LE COUPLE N'EST PAS UNE PAIRE
Le caprice d'un marchand de chaussures nous fit remarquer, un jour avec une amie, que si l'on admet de porter des chaussures différentes l'une de l'autre, il ne s'agit plus d'une paire de chaussures mais d'un couple, même si la diversité de l'emboîtement produisait parfois quelque boitement… Dès lors, c'est bien cette différence non complémentaire, cette inégalité asynchrone, cette dissymétrie quant aux buts, qui interdit de conjuguer le "je" en "nous" pour instruire l'impossibilité du nous autour d'un ensemble vide dont chaque extrémité du couple constitue le côté, soit la limite : l'assortiment, comme l'arche, est vide ; l'objet du désir ne se partage pas ; seulement son absence est rendue présente par l'ombre de chaque côté, qui marque la place de ce vide, son contour, sans lequel l'absence de l'objet du désir se confondrait avec le monde pur, avec l'impossible.
L'amour au temps du transfert est une question posée à l'existence, sur l'ouverture attendue du renoncement à dire "nous", pour un faire ensemble à partir du vide. C'est de ce vide qu'on escompte l'effet créatif. Ce que Maud Mannoni rappelait quand elle disait : "deux n'ont pas besoin d'être collés pour aller ensemble".

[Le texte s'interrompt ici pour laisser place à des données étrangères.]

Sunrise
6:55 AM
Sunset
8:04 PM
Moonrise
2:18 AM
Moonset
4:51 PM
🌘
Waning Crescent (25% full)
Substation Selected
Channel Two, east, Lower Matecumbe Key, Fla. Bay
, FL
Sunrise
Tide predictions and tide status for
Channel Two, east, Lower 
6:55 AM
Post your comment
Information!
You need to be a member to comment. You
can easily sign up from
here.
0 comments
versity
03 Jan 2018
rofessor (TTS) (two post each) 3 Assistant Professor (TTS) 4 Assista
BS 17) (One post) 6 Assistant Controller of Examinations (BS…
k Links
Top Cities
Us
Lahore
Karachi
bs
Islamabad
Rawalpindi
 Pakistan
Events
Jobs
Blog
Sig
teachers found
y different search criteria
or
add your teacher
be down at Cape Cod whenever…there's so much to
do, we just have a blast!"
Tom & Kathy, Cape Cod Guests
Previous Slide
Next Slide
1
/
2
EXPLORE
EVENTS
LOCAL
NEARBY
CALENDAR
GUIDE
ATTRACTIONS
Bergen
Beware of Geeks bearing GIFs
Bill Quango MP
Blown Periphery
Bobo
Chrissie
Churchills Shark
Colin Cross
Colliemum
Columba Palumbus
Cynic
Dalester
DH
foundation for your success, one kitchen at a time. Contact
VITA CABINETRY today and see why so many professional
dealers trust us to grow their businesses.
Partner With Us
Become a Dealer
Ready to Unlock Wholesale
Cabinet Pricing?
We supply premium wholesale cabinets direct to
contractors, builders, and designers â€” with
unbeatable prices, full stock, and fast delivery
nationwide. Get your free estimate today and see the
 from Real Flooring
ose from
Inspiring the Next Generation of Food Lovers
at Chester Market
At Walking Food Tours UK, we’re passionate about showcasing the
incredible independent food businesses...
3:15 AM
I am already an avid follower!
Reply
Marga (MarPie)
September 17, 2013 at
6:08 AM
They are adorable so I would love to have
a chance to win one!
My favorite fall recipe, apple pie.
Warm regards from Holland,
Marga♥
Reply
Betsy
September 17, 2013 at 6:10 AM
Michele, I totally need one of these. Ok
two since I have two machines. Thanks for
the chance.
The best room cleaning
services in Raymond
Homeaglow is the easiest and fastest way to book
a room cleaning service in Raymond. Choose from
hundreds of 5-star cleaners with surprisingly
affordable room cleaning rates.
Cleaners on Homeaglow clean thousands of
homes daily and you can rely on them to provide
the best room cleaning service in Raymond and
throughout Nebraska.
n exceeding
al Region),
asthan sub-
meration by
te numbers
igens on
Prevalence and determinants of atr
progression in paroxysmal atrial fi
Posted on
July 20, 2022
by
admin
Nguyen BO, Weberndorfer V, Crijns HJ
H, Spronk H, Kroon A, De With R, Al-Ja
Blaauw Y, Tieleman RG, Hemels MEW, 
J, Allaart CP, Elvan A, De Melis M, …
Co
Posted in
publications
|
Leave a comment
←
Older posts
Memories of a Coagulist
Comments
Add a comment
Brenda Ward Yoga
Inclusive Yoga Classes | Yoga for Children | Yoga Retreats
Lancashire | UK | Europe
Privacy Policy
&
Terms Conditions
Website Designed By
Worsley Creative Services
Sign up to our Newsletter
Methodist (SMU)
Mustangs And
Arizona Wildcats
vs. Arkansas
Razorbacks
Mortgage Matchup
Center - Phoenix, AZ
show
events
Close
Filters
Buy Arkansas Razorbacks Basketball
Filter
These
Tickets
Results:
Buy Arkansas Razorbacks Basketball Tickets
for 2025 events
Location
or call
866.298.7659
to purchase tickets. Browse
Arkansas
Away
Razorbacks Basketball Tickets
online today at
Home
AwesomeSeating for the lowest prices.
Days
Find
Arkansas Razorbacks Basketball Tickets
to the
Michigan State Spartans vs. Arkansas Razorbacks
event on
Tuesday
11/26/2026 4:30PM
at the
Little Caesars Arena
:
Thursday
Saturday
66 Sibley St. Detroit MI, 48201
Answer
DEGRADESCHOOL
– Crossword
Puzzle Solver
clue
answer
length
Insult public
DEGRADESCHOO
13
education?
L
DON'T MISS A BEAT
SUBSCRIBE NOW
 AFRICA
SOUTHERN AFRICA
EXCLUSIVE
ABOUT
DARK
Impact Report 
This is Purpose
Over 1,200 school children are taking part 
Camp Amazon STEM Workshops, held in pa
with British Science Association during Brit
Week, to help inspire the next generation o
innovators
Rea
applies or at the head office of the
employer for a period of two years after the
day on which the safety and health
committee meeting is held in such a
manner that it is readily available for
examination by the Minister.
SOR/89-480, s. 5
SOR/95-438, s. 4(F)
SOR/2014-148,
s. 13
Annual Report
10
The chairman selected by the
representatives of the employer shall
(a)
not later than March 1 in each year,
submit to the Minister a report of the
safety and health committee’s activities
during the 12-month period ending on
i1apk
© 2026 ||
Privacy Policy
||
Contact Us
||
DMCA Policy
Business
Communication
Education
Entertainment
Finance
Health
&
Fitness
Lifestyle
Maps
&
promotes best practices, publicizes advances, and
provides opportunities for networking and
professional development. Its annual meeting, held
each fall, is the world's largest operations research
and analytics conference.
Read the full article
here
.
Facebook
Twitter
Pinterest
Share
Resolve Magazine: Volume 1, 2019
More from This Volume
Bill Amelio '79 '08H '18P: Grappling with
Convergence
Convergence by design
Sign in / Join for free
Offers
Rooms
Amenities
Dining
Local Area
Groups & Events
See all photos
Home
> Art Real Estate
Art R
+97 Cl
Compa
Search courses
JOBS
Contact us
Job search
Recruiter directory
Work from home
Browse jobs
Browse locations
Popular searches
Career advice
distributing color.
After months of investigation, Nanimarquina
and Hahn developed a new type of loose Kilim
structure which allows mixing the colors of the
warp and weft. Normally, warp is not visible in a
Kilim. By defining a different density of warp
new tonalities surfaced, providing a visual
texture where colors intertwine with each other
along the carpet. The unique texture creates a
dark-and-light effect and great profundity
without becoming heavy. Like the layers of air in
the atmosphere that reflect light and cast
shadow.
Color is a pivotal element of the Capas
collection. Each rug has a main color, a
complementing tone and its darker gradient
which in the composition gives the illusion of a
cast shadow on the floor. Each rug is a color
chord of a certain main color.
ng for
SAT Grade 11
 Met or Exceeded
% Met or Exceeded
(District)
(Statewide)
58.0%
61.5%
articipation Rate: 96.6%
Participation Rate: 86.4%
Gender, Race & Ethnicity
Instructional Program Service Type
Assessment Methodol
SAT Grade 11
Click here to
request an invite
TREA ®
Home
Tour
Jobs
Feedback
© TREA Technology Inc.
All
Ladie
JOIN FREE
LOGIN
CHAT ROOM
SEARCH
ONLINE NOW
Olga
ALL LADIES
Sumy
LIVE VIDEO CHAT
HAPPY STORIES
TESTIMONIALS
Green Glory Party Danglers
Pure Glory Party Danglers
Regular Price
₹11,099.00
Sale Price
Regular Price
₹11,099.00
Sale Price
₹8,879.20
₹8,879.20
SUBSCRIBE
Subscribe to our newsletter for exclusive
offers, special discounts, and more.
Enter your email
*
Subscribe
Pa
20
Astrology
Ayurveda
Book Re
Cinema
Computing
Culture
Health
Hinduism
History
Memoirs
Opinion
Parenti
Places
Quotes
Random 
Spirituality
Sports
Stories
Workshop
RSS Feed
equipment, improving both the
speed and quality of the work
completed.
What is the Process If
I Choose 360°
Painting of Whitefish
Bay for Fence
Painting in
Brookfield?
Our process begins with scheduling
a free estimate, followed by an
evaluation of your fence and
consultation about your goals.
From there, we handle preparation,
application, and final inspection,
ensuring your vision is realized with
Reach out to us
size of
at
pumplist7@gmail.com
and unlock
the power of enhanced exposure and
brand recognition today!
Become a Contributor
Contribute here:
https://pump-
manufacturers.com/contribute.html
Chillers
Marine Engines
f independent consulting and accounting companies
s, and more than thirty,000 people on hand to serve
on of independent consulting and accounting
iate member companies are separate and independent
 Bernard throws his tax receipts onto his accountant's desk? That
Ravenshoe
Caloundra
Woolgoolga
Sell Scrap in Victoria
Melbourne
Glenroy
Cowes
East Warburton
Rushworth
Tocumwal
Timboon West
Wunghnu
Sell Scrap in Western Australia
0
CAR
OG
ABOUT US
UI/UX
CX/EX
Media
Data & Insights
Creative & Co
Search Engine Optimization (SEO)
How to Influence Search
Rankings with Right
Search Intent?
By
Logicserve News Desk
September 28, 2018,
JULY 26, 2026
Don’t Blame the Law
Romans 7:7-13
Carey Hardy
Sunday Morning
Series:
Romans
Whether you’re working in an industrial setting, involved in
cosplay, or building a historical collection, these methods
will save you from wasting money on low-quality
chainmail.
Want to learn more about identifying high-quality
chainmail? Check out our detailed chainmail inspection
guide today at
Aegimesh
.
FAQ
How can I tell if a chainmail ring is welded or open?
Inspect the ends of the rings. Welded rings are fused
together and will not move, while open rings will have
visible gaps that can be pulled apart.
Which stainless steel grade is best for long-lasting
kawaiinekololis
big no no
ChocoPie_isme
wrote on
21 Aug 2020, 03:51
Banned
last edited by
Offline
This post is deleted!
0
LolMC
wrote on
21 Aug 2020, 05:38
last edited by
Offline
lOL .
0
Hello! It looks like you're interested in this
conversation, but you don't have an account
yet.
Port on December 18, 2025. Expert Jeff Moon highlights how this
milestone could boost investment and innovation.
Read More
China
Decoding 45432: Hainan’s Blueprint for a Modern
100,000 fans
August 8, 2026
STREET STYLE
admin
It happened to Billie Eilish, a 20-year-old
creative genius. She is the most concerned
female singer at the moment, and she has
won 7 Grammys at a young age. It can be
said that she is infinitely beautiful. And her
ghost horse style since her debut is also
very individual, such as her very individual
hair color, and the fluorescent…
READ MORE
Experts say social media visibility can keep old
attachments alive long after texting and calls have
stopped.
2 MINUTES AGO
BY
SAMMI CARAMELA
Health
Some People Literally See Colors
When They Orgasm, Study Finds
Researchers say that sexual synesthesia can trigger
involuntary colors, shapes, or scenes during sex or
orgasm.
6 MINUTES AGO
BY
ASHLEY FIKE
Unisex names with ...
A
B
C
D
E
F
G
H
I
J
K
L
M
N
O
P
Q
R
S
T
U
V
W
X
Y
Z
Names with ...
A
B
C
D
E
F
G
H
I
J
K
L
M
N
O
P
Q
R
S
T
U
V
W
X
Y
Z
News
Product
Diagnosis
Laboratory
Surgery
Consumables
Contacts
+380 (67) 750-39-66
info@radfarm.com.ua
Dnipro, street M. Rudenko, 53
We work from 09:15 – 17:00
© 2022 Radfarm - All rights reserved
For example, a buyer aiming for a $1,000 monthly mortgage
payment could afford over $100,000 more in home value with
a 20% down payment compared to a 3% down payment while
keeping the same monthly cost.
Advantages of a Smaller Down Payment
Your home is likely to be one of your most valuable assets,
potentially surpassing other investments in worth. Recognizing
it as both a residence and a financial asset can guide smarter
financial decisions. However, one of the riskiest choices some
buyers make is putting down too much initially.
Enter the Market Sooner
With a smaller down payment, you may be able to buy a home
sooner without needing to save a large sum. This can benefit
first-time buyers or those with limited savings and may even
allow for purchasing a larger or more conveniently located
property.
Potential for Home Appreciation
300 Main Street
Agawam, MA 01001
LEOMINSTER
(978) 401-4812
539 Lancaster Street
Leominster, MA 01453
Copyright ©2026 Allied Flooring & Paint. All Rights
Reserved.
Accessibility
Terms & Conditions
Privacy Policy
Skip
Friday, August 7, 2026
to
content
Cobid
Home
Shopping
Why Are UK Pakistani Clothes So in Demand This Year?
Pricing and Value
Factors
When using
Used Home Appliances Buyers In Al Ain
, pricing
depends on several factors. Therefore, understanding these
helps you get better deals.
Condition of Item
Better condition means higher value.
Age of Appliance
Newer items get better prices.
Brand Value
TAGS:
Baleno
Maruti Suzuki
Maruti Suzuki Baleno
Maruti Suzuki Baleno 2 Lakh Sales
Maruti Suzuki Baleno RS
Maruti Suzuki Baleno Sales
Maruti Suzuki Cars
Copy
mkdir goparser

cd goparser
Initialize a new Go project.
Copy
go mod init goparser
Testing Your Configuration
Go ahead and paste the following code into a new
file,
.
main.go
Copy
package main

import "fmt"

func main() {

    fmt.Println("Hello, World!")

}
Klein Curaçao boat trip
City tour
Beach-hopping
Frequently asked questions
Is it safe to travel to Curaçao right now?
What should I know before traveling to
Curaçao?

L'AMOUR D'APRES LE TRANSFERT
Lorsque chacun est touché par la mort, lorsque cette solitude s'incarne dans notre corps comme limite, quand l'analyse trouve son terme, quel temps fait-il ? Existe-t-il un temps pour l'amour après l'expérience du transfert ?
L'expérience du transfert n'est pas un antidote contre le refoulement et les forces qui œuvrent au refoulement restent aussi vivaces après le temps du transfert qu'avant son alliance.
Ni la fusion des corps (porneia) ni la confusion des genres (moikhon), ne nous parlent de l'amour d'après le transfert ; seulement la dérobade en garde la trace ; la dérobade comme disparition ou soustraction (Fidèle à sa douleur et dans l'ombre enfermée, Elle se dérobait même à sa renommée, Racine. Brit. II, 2.) comme limite au partage, la dérobade comme chiffre, comme travail de la lettre, du tracé de la lettre contre la fusion des regards et l'illusion du partage des corps. Il n'y a pas d'acte sexuel qui constitue un rapport, même si nous nous employons à faire des quantités de gestes qui ressemblent à l'amour.
L'amour d'après le transfert tient à la reconnaissance de cet ensemble vide, de cette impossibilité d'alliance au delà de la mort -la mort comme irreprésentable-, en dehors du signifiant. L'amour est une alliance autour des signifiants, une guérilla sans reproche qui refuse la capitulation de l'un à l'autre, qui sait très bien que l'on ne pourra plus jamais se perdre, bercés par une conque dans la forêt épaisse de fruits et de senteurs.
Un renoncement au Moi, parce que l'autre existe et que son existence m'offre une alternative, alternative à l'asservissement aux forces grises du Surmoi, alternative à travers la lettre, à travers la joie renouvelée de la lettre, de la lettre d'amour.